*Work request*.
Leave out the pictures and copy everything else in the records exactly.

-- -- --

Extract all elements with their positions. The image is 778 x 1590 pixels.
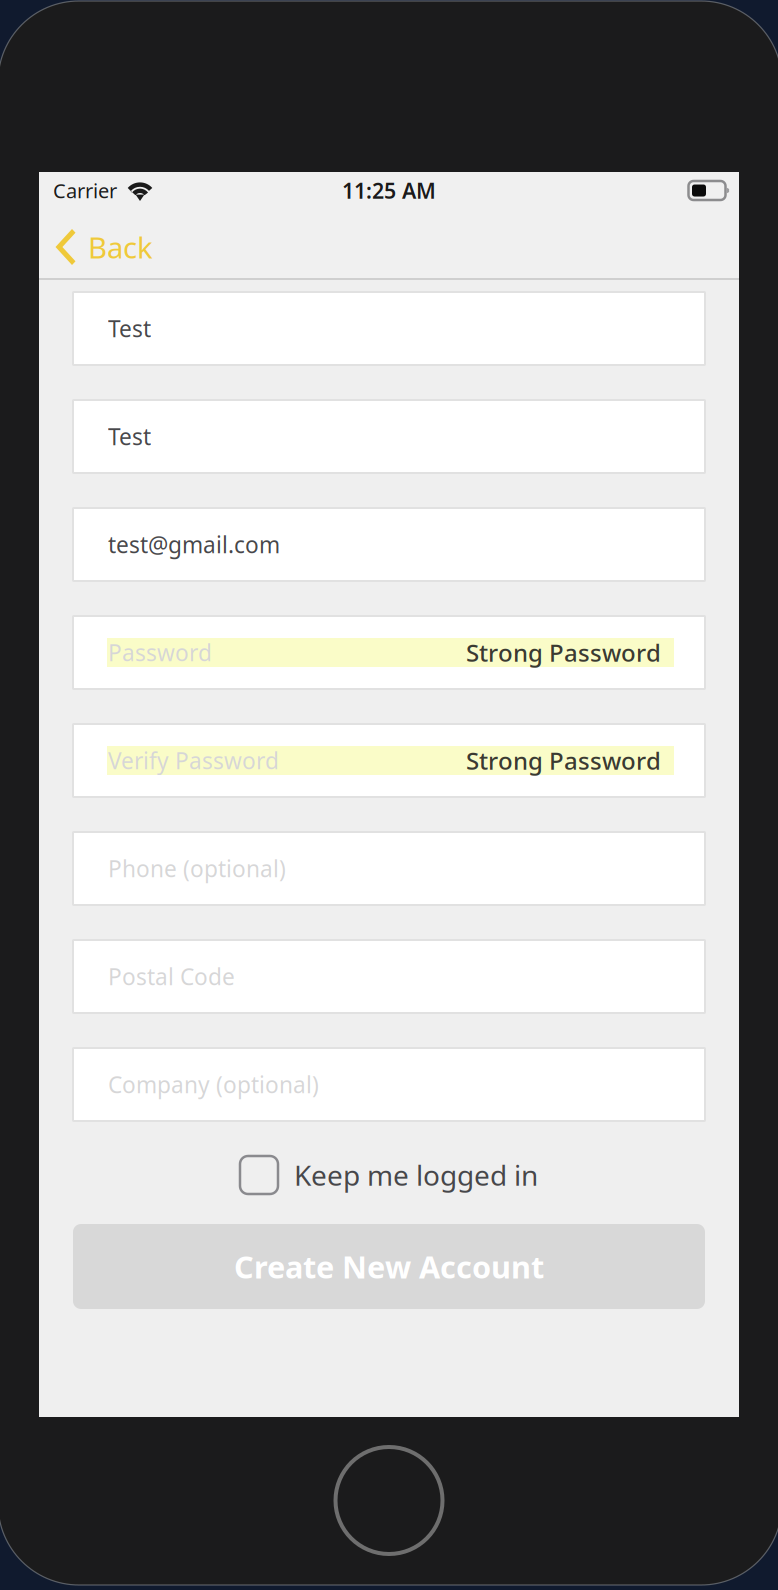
staticText: Test — [108, 313, 151, 344]
staticText: Test — [108, 421, 151, 452]
staticText: Company (optional) — [108, 1069, 319, 1100]
staticText: Strong Password — [466, 745, 661, 776]
staticText: test@gmail.com — [108, 529, 280, 560]
staticText: Postal Code — [108, 961, 235, 992]
staticText: 11:25 AM — [342, 176, 436, 205]
staticText: Password — [108, 637, 212, 668]
staticText: Keep me logged in — [294, 1156, 538, 1194]
button[interactable]: Back — [39, 216, 167, 278]
staticText: Verify Password — [108, 745, 279, 776]
staticText: Carrier — [53, 177, 117, 204]
staticText: Back — [88, 228, 153, 266]
staticText: Phone (optional) — [108, 853, 286, 884]
staticText: Create New Account — [234, 1246, 544, 1287]
button[interactable]: Create New Account — [73, 1224, 705, 1309]
button[interactable]: Keep me logged in — [240, 1153, 538, 1197]
staticText: Strong Password — [466, 637, 661, 668]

-- -- --

*Answer box*.
Extract all elements with their positions. The image is 778 x 1590 pixels.
staticText: Test — [108, 313, 151, 344]
staticText: Test — [108, 421, 151, 452]
staticText: Company (optional) — [108, 1069, 319, 1100]
staticText: Strong Password — [466, 745, 661, 776]
staticText: test@gmail.com — [108, 529, 280, 560]
staticText: Postal Code — [108, 961, 235, 992]
staticText: 11:25 AM — [342, 176, 436, 205]
staticText: Password — [108, 637, 212, 668]
staticText: Keep me logged in — [294, 1156, 538, 1194]
button[interactable]: Back — [39, 216, 167, 278]
staticText: Verify Password — [108, 745, 279, 776]
staticText: Carrier — [53, 177, 117, 204]
staticText: Back — [88, 228, 153, 266]
staticText: Phone (optional) — [108, 853, 286, 884]
staticText: Create New Account — [234, 1246, 544, 1287]
button[interactable]: Create New Account — [73, 1224, 705, 1309]
button[interactable]: Keep me logged in — [240, 1153, 538, 1197]
staticText: Strong Password — [466, 637, 661, 668]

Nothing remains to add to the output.